--- Material shown Enclosed Below ---

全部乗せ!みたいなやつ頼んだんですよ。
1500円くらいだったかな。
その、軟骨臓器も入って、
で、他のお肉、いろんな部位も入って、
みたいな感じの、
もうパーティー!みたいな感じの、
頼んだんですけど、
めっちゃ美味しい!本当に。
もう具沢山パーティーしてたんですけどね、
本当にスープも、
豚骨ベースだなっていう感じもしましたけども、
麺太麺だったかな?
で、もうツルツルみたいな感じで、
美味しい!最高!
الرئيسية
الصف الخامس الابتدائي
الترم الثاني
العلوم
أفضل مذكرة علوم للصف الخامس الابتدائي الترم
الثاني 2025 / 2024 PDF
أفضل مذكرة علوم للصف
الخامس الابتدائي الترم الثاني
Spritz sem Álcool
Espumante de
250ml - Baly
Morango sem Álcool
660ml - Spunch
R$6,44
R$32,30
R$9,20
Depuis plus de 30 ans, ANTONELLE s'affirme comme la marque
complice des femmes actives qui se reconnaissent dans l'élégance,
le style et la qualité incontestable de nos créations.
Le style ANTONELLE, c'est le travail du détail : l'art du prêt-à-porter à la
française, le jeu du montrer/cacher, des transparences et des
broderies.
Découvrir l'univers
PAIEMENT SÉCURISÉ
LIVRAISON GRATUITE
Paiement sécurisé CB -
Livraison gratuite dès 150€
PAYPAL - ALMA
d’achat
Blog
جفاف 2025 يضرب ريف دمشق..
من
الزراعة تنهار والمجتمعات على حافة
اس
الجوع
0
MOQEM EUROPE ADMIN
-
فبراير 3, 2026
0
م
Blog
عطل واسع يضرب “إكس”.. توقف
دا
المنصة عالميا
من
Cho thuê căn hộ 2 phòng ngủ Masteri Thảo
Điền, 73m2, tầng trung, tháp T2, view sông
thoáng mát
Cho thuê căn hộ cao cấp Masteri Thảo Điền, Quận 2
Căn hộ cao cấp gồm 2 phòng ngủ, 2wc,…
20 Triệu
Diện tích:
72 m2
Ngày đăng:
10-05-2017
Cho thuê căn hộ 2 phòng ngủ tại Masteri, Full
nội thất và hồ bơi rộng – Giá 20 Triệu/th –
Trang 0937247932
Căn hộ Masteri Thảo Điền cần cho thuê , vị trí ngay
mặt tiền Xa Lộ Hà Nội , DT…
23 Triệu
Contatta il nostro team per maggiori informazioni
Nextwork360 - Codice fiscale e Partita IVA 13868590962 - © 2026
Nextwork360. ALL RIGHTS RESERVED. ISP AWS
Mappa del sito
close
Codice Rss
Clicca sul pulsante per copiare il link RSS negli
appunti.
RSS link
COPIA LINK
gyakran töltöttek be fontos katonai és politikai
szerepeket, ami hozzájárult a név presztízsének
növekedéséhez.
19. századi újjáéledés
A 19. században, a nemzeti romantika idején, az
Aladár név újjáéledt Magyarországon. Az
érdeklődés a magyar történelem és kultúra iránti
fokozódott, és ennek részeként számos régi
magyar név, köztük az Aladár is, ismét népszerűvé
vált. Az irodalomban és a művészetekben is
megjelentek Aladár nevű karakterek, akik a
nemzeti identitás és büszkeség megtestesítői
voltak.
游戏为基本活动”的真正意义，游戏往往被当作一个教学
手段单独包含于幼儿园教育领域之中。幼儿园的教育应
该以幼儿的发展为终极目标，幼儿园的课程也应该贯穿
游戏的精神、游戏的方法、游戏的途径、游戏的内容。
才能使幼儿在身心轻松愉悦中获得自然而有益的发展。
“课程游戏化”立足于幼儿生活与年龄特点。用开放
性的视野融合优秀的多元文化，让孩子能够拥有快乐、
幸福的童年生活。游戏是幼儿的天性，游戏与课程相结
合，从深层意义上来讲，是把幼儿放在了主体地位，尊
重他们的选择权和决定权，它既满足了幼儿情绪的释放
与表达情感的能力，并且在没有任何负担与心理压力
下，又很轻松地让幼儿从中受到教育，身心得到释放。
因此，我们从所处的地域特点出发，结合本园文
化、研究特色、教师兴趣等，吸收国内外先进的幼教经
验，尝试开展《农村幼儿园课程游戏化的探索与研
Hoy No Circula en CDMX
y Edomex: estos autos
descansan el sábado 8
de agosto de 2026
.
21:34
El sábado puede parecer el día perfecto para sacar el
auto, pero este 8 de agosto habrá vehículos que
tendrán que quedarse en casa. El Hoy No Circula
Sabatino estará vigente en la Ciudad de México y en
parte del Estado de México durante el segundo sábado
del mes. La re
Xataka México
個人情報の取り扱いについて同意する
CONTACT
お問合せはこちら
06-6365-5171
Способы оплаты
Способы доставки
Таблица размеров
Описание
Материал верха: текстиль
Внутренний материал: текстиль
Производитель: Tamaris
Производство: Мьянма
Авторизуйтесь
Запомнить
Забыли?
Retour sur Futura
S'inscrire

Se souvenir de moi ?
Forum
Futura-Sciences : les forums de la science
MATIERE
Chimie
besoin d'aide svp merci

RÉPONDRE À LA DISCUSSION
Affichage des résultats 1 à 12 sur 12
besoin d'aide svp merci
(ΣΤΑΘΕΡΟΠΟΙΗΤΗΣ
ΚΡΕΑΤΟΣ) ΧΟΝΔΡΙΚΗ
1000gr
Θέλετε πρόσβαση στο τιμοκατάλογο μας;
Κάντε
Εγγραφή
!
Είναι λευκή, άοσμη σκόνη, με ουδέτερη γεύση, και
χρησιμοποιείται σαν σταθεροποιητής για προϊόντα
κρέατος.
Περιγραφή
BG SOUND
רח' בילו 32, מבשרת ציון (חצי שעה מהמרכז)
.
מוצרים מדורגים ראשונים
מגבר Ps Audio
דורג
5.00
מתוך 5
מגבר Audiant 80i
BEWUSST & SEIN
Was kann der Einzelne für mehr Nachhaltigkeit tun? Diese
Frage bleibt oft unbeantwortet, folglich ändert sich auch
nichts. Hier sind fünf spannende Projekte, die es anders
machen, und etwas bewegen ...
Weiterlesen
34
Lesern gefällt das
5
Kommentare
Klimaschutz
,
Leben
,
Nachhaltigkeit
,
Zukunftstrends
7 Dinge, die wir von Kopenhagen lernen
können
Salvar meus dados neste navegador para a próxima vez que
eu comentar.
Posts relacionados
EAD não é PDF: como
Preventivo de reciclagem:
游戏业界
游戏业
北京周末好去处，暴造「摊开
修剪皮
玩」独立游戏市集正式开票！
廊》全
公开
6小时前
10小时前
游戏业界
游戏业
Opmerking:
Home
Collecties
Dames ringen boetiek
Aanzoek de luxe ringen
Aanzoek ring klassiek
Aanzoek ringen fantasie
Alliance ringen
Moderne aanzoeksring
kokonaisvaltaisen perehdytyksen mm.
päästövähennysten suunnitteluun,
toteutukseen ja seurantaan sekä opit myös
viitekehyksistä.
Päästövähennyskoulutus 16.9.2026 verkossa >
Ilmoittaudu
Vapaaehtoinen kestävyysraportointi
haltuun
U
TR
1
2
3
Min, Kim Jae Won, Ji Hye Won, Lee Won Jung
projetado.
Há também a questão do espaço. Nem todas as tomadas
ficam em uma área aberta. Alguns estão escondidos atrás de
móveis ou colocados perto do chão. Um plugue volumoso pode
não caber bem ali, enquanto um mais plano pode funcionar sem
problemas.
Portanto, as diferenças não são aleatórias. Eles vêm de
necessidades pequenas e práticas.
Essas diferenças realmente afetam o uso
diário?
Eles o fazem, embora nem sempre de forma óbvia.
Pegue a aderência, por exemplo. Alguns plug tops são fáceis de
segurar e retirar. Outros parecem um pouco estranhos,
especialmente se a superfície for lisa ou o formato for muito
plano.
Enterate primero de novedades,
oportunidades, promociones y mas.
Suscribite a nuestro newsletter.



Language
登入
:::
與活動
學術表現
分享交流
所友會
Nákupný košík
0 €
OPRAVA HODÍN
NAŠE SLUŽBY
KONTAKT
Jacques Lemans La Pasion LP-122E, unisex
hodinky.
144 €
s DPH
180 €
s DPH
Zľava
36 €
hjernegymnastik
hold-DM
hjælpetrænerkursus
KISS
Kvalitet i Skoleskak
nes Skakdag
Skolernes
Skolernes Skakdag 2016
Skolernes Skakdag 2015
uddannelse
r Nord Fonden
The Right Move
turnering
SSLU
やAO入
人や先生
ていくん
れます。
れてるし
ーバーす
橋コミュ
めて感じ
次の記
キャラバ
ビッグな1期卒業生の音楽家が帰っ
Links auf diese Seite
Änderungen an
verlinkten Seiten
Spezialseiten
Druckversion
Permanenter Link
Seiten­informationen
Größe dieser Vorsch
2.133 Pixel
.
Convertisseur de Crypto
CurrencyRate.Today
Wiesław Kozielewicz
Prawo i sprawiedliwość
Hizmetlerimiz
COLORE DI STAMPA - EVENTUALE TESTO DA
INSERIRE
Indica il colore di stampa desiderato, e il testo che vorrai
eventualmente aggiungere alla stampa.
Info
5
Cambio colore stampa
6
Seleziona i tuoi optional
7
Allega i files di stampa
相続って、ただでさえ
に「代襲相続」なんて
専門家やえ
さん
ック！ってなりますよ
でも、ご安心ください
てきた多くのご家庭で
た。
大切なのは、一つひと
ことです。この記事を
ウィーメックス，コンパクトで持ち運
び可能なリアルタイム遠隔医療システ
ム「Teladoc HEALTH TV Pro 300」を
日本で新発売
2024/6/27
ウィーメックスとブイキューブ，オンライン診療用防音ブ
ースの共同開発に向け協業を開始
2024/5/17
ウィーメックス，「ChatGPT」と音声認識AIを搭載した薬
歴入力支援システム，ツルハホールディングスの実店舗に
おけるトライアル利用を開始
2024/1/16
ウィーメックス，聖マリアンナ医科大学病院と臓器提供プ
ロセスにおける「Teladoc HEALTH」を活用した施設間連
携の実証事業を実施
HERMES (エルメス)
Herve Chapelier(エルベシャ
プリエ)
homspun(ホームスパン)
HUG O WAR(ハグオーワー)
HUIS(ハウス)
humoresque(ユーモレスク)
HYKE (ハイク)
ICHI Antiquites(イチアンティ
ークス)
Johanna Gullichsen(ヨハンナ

--- End of Enclosed Material shown ---

**Your goal**
Examine the listing above and state the number of lines that contain the word "للصف", with no further remarks.

**Expected answer**
2